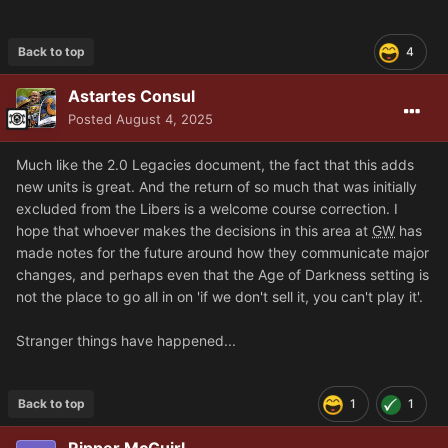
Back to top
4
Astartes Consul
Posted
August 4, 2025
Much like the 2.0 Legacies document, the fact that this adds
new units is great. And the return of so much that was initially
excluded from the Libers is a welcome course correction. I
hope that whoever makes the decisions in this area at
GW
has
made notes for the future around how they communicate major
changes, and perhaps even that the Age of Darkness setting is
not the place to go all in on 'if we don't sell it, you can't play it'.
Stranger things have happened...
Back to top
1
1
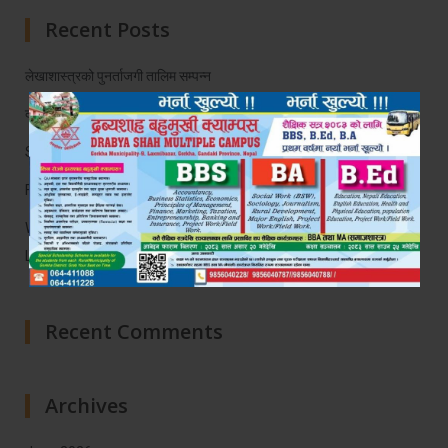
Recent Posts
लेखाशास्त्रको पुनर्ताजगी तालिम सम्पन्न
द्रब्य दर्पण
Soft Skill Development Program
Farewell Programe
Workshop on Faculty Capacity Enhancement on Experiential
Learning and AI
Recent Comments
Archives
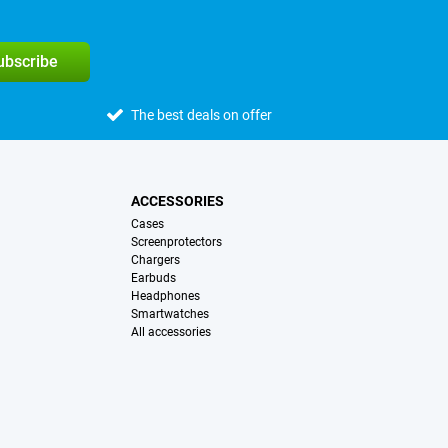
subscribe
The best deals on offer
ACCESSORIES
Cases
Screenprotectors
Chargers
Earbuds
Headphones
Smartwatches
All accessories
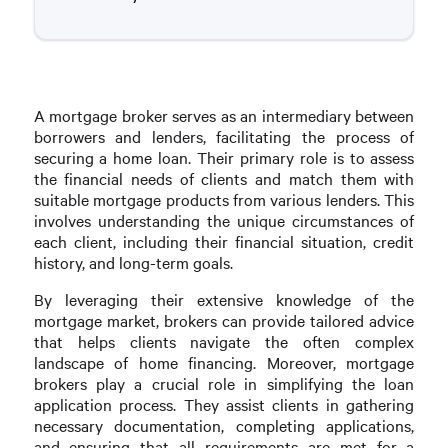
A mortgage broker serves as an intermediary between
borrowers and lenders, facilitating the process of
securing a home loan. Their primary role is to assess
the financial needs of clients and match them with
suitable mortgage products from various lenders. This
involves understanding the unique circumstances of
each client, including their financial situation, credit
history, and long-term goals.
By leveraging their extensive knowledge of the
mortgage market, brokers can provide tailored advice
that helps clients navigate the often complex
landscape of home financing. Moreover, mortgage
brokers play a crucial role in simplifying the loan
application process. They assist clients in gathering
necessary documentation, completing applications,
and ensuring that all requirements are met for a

........

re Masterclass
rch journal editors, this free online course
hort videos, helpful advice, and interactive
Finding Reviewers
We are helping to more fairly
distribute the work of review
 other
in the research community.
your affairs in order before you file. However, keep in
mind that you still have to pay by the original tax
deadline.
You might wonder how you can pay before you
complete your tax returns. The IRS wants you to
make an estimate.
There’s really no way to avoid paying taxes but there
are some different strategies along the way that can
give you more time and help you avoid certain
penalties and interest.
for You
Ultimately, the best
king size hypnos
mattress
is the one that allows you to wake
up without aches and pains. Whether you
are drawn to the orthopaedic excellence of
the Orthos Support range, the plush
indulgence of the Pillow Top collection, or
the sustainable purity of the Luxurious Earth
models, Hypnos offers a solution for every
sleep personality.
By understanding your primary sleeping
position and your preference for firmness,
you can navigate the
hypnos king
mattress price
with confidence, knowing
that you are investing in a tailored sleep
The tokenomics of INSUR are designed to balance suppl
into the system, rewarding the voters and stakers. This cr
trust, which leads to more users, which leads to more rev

........

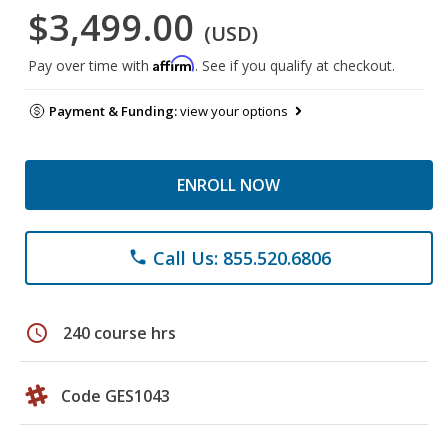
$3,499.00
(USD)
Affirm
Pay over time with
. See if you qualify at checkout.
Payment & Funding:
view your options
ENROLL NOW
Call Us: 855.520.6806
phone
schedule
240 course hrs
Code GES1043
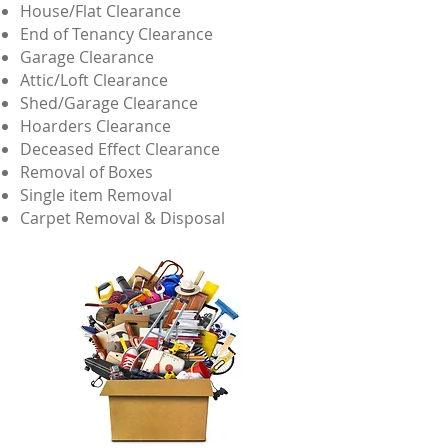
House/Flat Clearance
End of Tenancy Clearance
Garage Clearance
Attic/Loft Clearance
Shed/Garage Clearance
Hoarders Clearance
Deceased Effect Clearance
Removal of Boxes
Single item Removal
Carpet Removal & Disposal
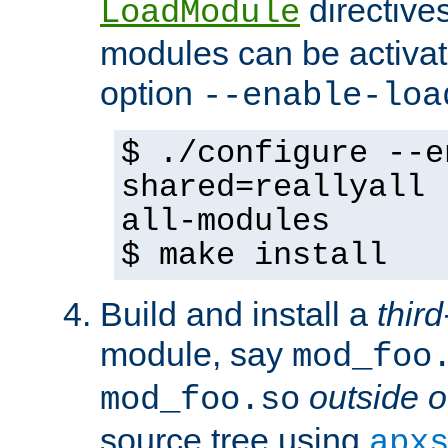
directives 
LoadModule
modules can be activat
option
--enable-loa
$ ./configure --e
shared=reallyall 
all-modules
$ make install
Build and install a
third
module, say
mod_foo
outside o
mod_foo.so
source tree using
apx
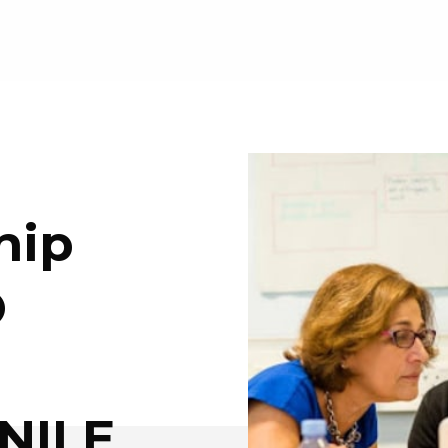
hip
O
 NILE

........

Only lines with the word "clients" count here; copy every one from the records.

WRITTEN ANSWER:
the financial needs of clients and match them with
that helps clients navigate the often complex
application process. They assist clients in gathering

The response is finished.